I have the following data:

|  ID  |                 BadCol                        | 
+------+-----------------------------------------------+         
|  1   | All of R489804 R489805 R489806 R489807 R489808|    
|  2   | SP fr R308999                                 |           
|  3   | R308777, R104621, R708931                     | 

I'm only interested in the R###### pattern (which will always be an R followed by 6 numerical characters). I can retrieve the location of first occurrence using the following function:

PATINDEX('R[0-9][0-9][0-9][0-9][0-9][0-9]', BadCol)   
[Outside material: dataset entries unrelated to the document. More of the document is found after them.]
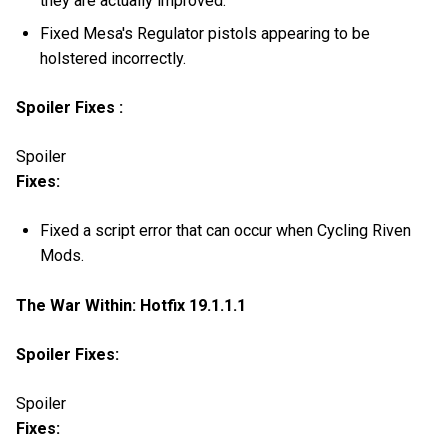
they are actually improved.
Fixed Mesa's Regulator pistols appearing to be
holstered incorrectly.
Spoiler Fixes :
Spoiler
Fixes:
Fixed a script error that can occur when Cycling Riven
Mods.
The War Within: Hotfix 19.1.1.1
Spoiler Fixes:
Spoiler
Fixes: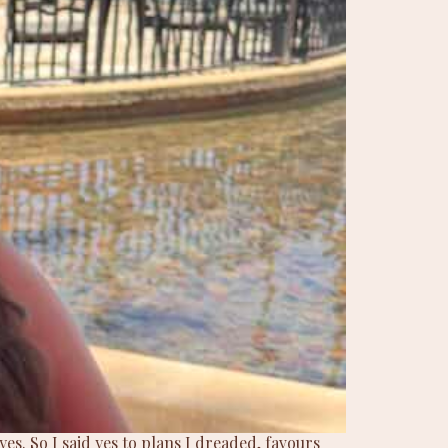
es. So I said yes to plans I dreaded, favours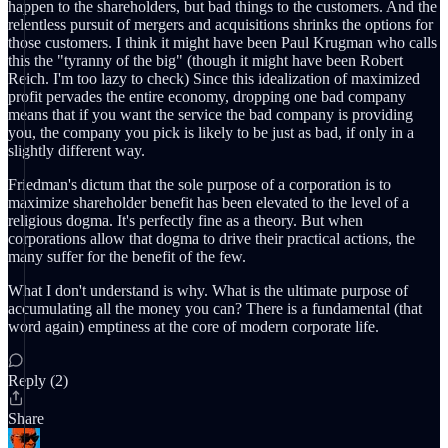
happen to the shareholders, but bad things to the customers. And the
relentless pursuit of mergers and acquisitions shrinks the options for
those customers. I think it might have been Paul Krugman who calls
this the "tyranny of the big" (though it might have been Robert
Reich. I'm too lazy to check) Since this idealization of maximized
profit pervades the entire economy, dropping one bad company
means that if you want the service the bad company is providing
you, the company you pick is likely to be just as bad, if only in a
slightly different way.
Friedman's dictum that the sole purpose of a corporation is to
maximize shareholder benefit has been elevated to the level of a
religious dogma. It's perfectly fine as a theory. But when
corporations allow that dogma to drive their practical actions, the
many suffer for the benefit of the few.
What I don't understand is why. What is the ultimate purpose of
accumulating all the money you can? There is a fundamental (that
word again) emptiness at the core of modern corporate life.
Reply (2)
Share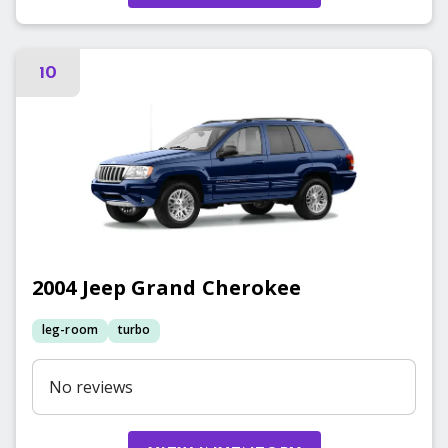
10
2004
Jeep
Grand Cherokee
leg-room
turbo
No reviews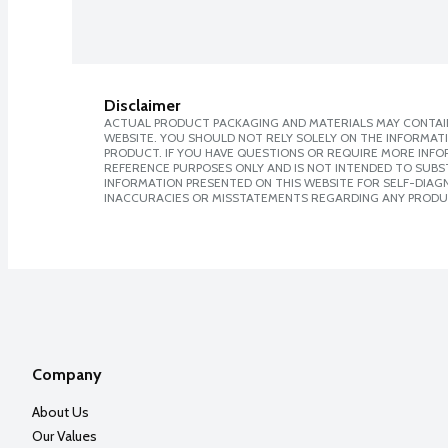
Disclaimer
ACTUAL PRODUCT PACKAGING AND MATERIALS MAY CONTAIN
WEBSITE. YOU SHOULD NOT RELY SOLELY ON THE INFORMAT
PRODUCT. IF YOU HAVE QUESTIONS OR REQUIRE MORE INF
REFERENCE PURPOSES ONLY AND IS NOT INTENDED TO SUBST
INFORMATION PRESENTED ON THIS WEBSITE FOR SELF-DIAGNO
INACCURACIES OR MISSTATEMENTS REGARDING ANY PRODU
Company
About Us
Our Values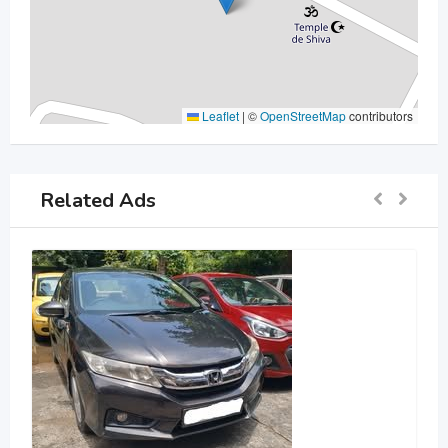
Leaflet
|
©
OpenStreetMap
contributors
Related Ads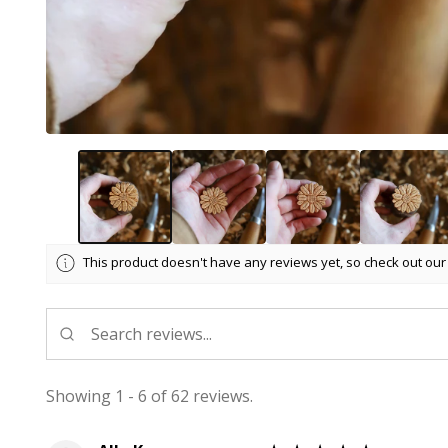
This product doesn't have any reviews yet, so check out our
Showing 1 - 6 of 62 reviews.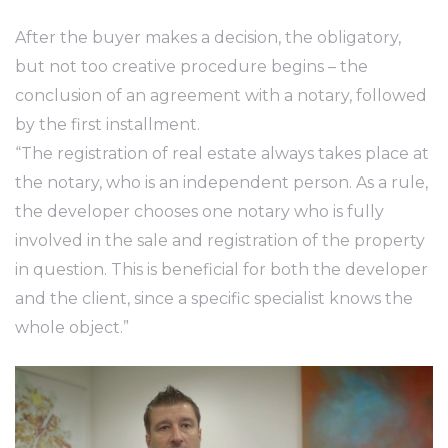
After the buyer makes a decision, the obligatory,
but not too creative procedure begins – the
conclusion of an agreement with a notary, followed
by the first installment.
“The registration of real estate always takes place at
the notary, who is an independent person. As a rule,
the developer chooses one notary who is fully
involved in the sale and registration of the property
in question. This is beneficial for both the developer
and the client, since a specific specialist knows the
whole object.”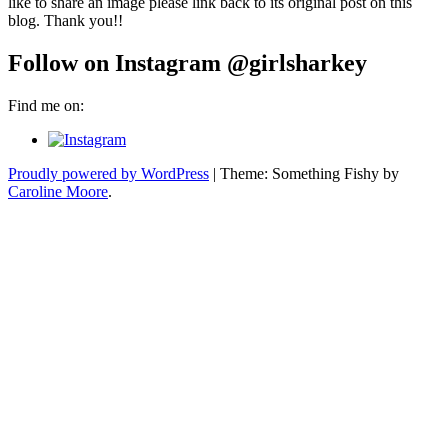
like to share an image please link back to its original post on this
blog. Thank you!!
Follow on Instagram @girlsharkey
Find me on:
Proudly powered by WordPress
|
Theme: Something Fishy by
Caroline Moore
.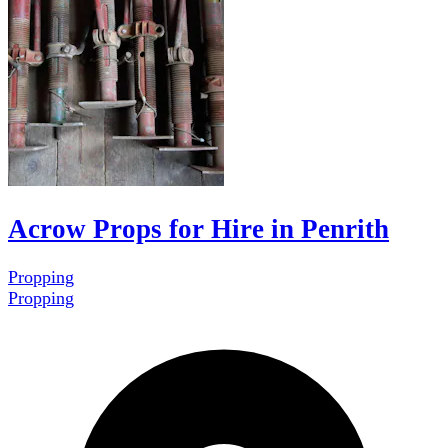
Acrow Props for Hire in Penrith
Propping
Propping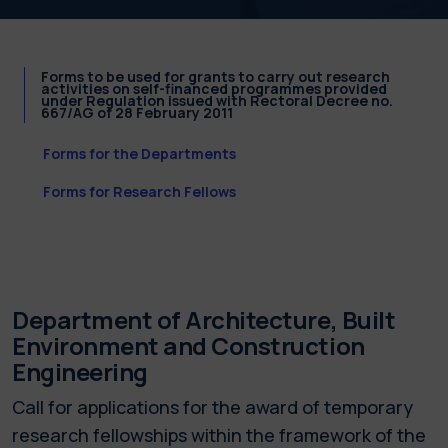
Forms to be used for grants to carry out research
activities on self-financed programmes provided
under Regulation issued with Rectoral Decree no.
667/AG of 28 February 2011
Forms for the Departments
Forms for Research Fellows
Department of Architecture, Built
Environment and Construction
Engineering
Call for applications for the award of temporary
research fellowships within the framework of the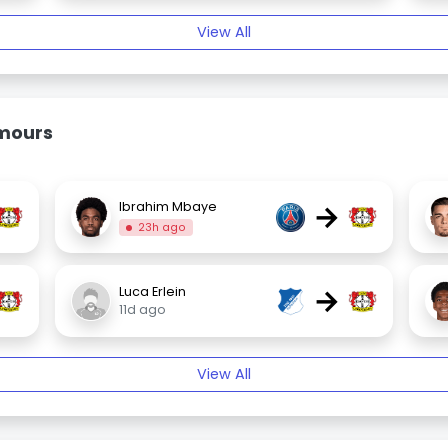
View All
umours
→
Ibrahim Mbaye
23h ago
→
Luca Erlein
11d ago
View All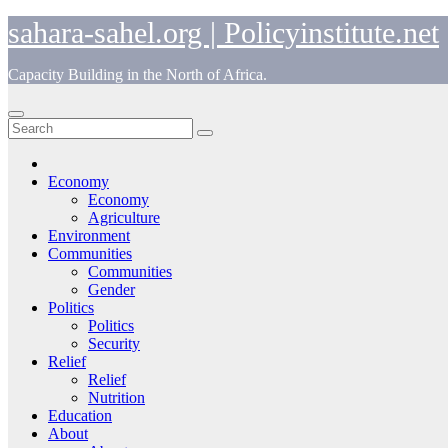
Skip
sahara-sahel.org | Policyinstitute.net
to
content
Capacity Building in the North of Africa.
Economy
Economy
Agriculture
Environment
Communities
Communities
Gender
Politics
Politics
Security
Relief
Relief
Nutrition
Education
About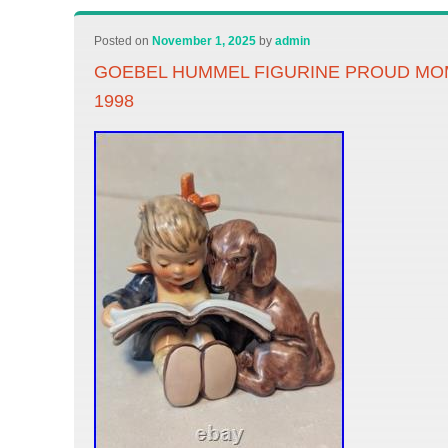
Posted on
November 1, 2025
by
admin
GOEBEL HUMMEL FIGURINE PROUD MOM
1998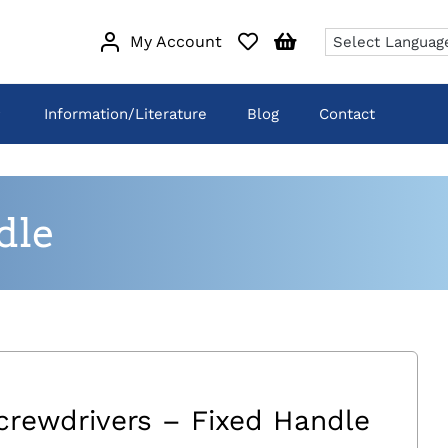
My Account
Information/Literature
Blog
Contact
dle
crewdrivers – Fixed Handle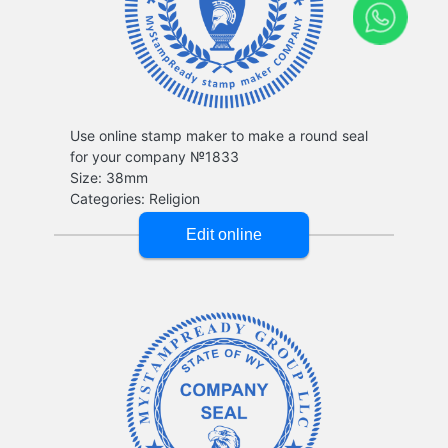
Use online stamp maker to make a round seal
for your company №1833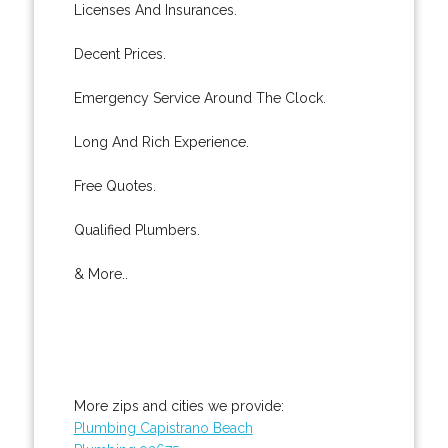
Licenses And Insurances.
Decent Prices.
Emergency Service Around The Clock.
Long And Rich Experience.
Free Quotes.
Qualified Plumbers.
& More..
More zips and cities we provide:
Plumbing Capistrano Beach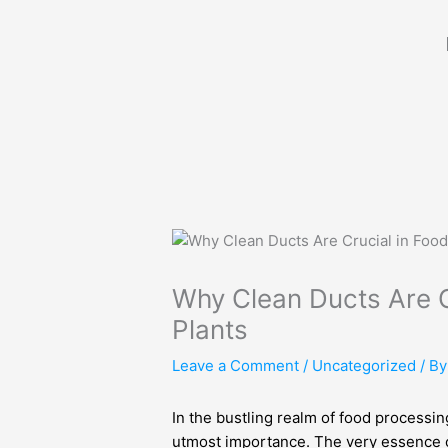
Skip
to
content
Why Clean Ducts Are C
Plants
Leave a Comment
/
Uncategorized
/ B
In the bustling realm of food processin
utmost importance. The very essence of 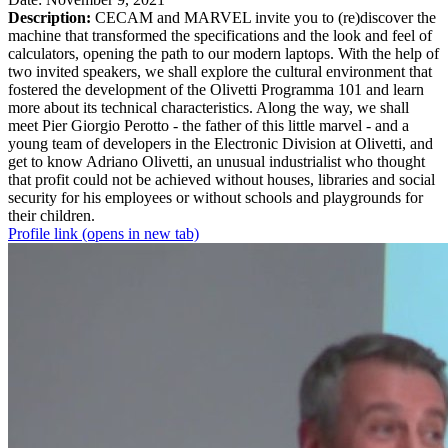
Description:
CECAM and MARVEL invite you to (re)discover the
machine that transformed the specifications and the look and feel of
calculators, opening the path to our modern laptops. With the help of
two invited speakers, we shall explore the cultural environment that
fostered the development of the Olivetti Programma 101 and learn
more about its technical characteristics. Along the way, we shall
meet Pier Giorgio Perotto - the father of this little marvel - and a
young team of developers in the Electronic Division at Olivetti, and
get to know Adriano Olivetti, an unusual industrialist who thought
that profit could not be achieved without houses, libraries and social
security for his employees or without schools and playgrounds for
their children.
Profile link
(opens in new tab)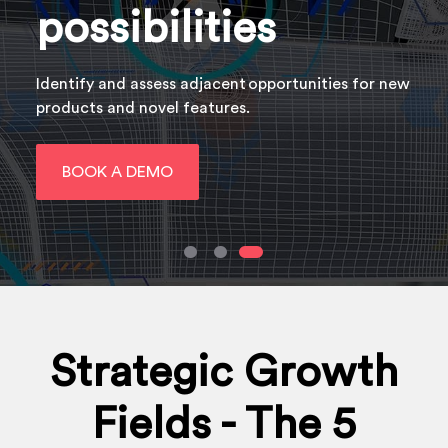
possibilities
Identify and assess adjacent opportunities​ for new
products and novel features.
BOOK A DEMO
Strategic Growth
Fields - The 5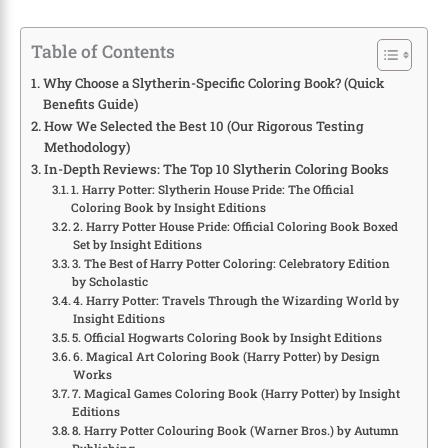
Table of Contents
Why Choose a Slytherin-Specific Coloring Book? (Quick
Benefits Guide)
How We Selected the Best 10 (Our Rigorous Testing
Methodology)
In-Depth Reviews: The Top 10 Slytherin Coloring Books
1. Harry Potter: Slytherin House Pride: The Official
Coloring Book by Insight Editions
2. Harry Potter House Pride: Official Coloring Book Boxed
Set by Insight Editions
3. The Best of Harry Potter Coloring: Celebratory Edition
by Scholastic
4. Harry Potter: Travels Through the Wizarding World by
Insight Editions
5. Official Hogwarts Coloring Book by Insight Editions
6. Magical Art Coloring Book (Harry Potter) by Design
Works
7. Magical Games Coloring Book (Harry Potter) by Insight
Editions
8. Harry Potter Colouring Book (Warner Bros.) by Autumn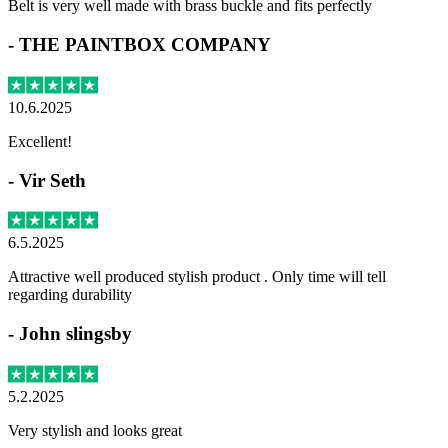
Belt is very well made with brass buckle and fits perfectly
-
THE PAINTBOX COMPANY
10.6.2025
Excellent!
-
Vir Seth
6.5.2025
Attractive well produced stylish product . Only time will tell
regarding durability
-
John slingsby
5.2.2025
Very stylish and looks great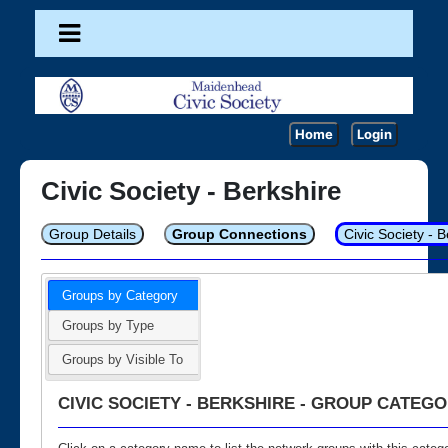
Home
Login
Civic Society - Berkshire
Group Details
Group Connections
Civic Society - 
Groups by Category
Groups by Type
Groups by Visible To
CIVIC SOCIETY - BERKSHIRE - GROUP CATEGO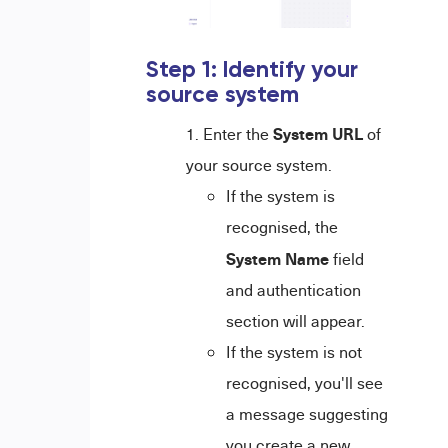
Step 1: Identify your
source system
System URL
Enter the
of
your source system.
If the system is
recognised, the
System Name
field
and authentication
section will appear.
If the system is not
recognised, you'll see
a message suggesting
you create a new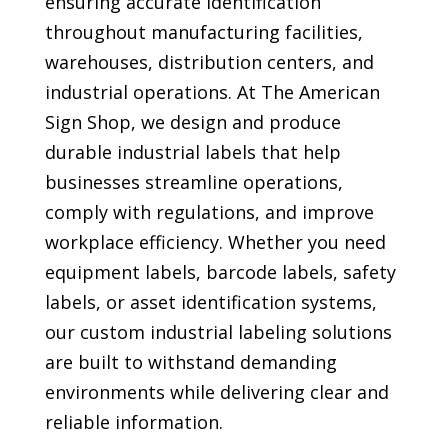
ensuring accurate identification
throughout manufacturing facilities,
warehouses, distribution centers, and
industrial operations. At The American
Sign Shop, we design and produce
durable industrial labels that help
businesses streamline operations,
comply with regulations, and improve
workplace efficiency. Whether you need
equipment labels, barcode labels, safety
labels, or asset identification systems,
our custom industrial labeling solutions
are built to withstand demanding
environments while delivering clear and
reliable information.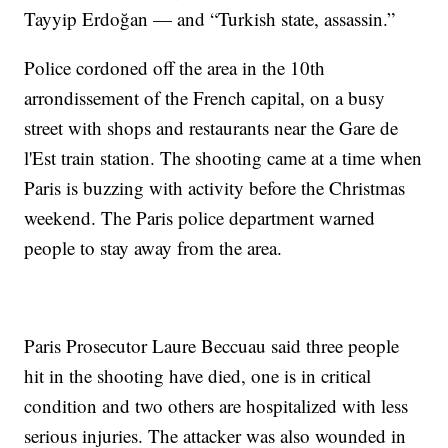
Tayyip Erdoğan — and “Turkish state, assassin.”
Police cordoned off the area in the 10th
arrondissement of the French capital, on a busy
street with shops and restaurants near the Gare de
l'Est train station. The shooting came at a time when
Paris is buzzing with activity before the Christmas
weekend. The Paris police department warned
people to stay away from the area.
Paris Prosecutor Laure Beccuau said three people
hit in the shooting have died, one is in critical
condition and two others are hospitalized with less
serious injuries. The attacker was also wounded in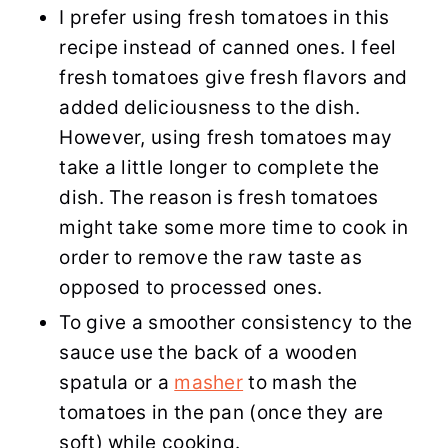
I prefer using fresh tomatoes in this
recipe instead of canned ones. I feel
fresh tomatoes give fresh flavors and
added deliciousness to the dish.
However, using fresh tomatoes may
take a little longer to complete the
dish. The reason is fresh tomatoes
might take some more time to cook in
order to remove the raw taste as
opposed to processed ones.
To give a smoother consistency to the
sauce use the back of a wooden
spatula or a
masher
to mash the
tomatoes in the pan (once they are
soft) while cooking.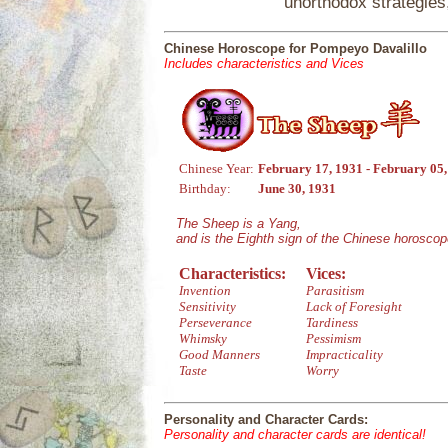
unorthodox strategies
Chinese Horoscope for Pompeyo Davalillo
Includes characteristics and Vices
Chinese Year:
February 17, 1931 - February 05
Birthday:
June 30, 1931
The Sheep is a Yang,
and is the Eighth sign of the Chinese horoscop
Characteristics:
Vices:
Invention
Parasitism
Sensitivity
Lack of Foresight
Perseverance
Tardiness
Whimsky
Pessimism
Good Manners
Impracticality
Taste
Worry
Personality and Character Cards:
Personality and character cards are identical!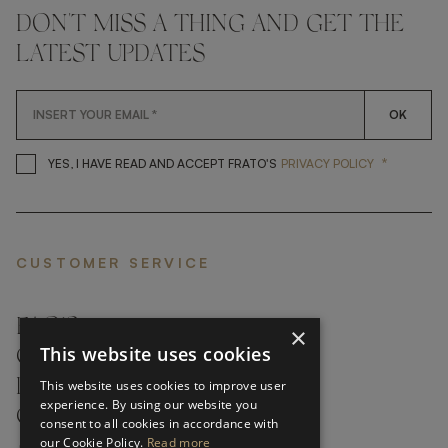
DON'T MISS A THING AND GET THE
LATEST UPDATES
OK
*
YES, I HAVE READ AND ACCEP
YES, I HAVE READ AND ACCEPT FRATO'S
PRIVACY POLICY
CUSTOMER SERVICE
FAQ’S ›
×
This website uses cookies
CONTACTS ›
PRODUCT CARE ›
This website uses cookies to improve user
experience. By using our website you
CAREERS ›
consent to all cookies in accordance with
our Cookie Policy.
Read more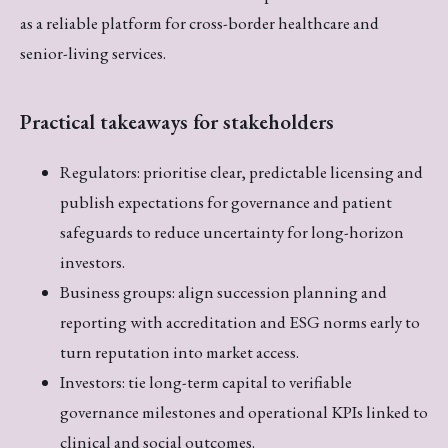
as a reliable platform for cross-border healthcare and
senior-living services.
Practical takeaways for stakeholders
Regulators: prioritise clear, predictable licensing and
publish expectations for governance and patient
safeguards to reduce uncertainty for long-horizon
investors.
Business groups: align succession planning and
reporting with accreditation and ESG norms early to
turn reputation into market access.
Investors: tie long-term capital to verifiable
governance milestones and operational KPIs linked to
clinical and social outcomes.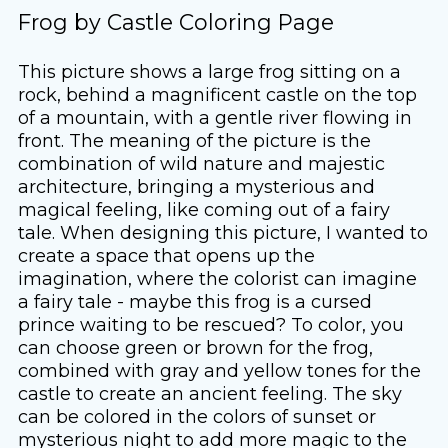
Frog by Castle Coloring Page
This picture shows a large frog sitting on a
rock, behind a magnificent castle on the top
of a mountain, with a gentle river flowing in
front. The meaning of the picture is the
combination of wild nature and majestic
architecture, bringing a mysterious and
magical feeling, like coming out of a fairy
tale. When designing this picture, I wanted to
create a space that opens up the
imagination, where the colorist can imagine
a fairy tale - maybe this frog is a cursed
prince waiting to be rescued? To color, you
can choose green or brown for the frog,
combined with gray and yellow tones for the
castle to create an ancient feeling. The sky
can be colored in the colors of sunset or
mysterious night to add more magic to the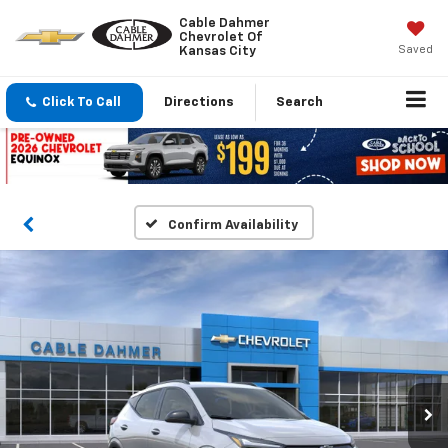
Cable Dahmer
Chevrolet Of
Saved
Kansas City
Click To Call
Directions
Search
Confirm Availability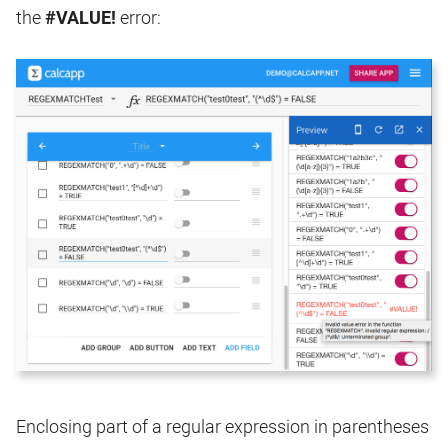
the
#VALUE!
error:
Enclosing part of a regular expression in parentheses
Ideally I'd like to pivot the pattern into it's own row like so:

|  ID  | GoodCol | 
+------+---------+         
|  1   | R489804 |    
|  1   | R489805 |    
|  1   | R489806 |    
|  1   | R489807 |    
|  1   | R489808 |    
|  2   | R308999 |           
|  3   | R308777 |  
|  3   | R104621 |  
|  3   | R708931 |  

I've seen some great resources on how to do this when the data is delimited the same way, such as here. Unfortunately the data in this column is delimited differently from row to row. I've also explored a recursive CTE like what is detailed here, but unfortunately both of these methodologies use CHARINDEX() which allows an optional start_location parameter. PATINDEX() unfortunately does not take a start_location parameter.

Best Answer

Here is a sample of how I would do this:

select 
      a.id
    , substring(a.value,T.N,7)
from 
    (
    values
        (1,'All of R489804 R489805 R489806 R489807 R489808'),   
        (2,'SP fr R308999                                 '),          
        (3,'R308777, R104621, R708931                     ')
    ) a(id,value)
cross apply (select N from Tally where N<len(a.value)-5) T(N)
where substring(a.value,T.N,7) like 'R[0-9][0-9][0-9][0-9][0-9][0-9]';

Here, I am using a Tally (or numbers) table to walk the length of each value, extracting substrings of length 7 that match the required format.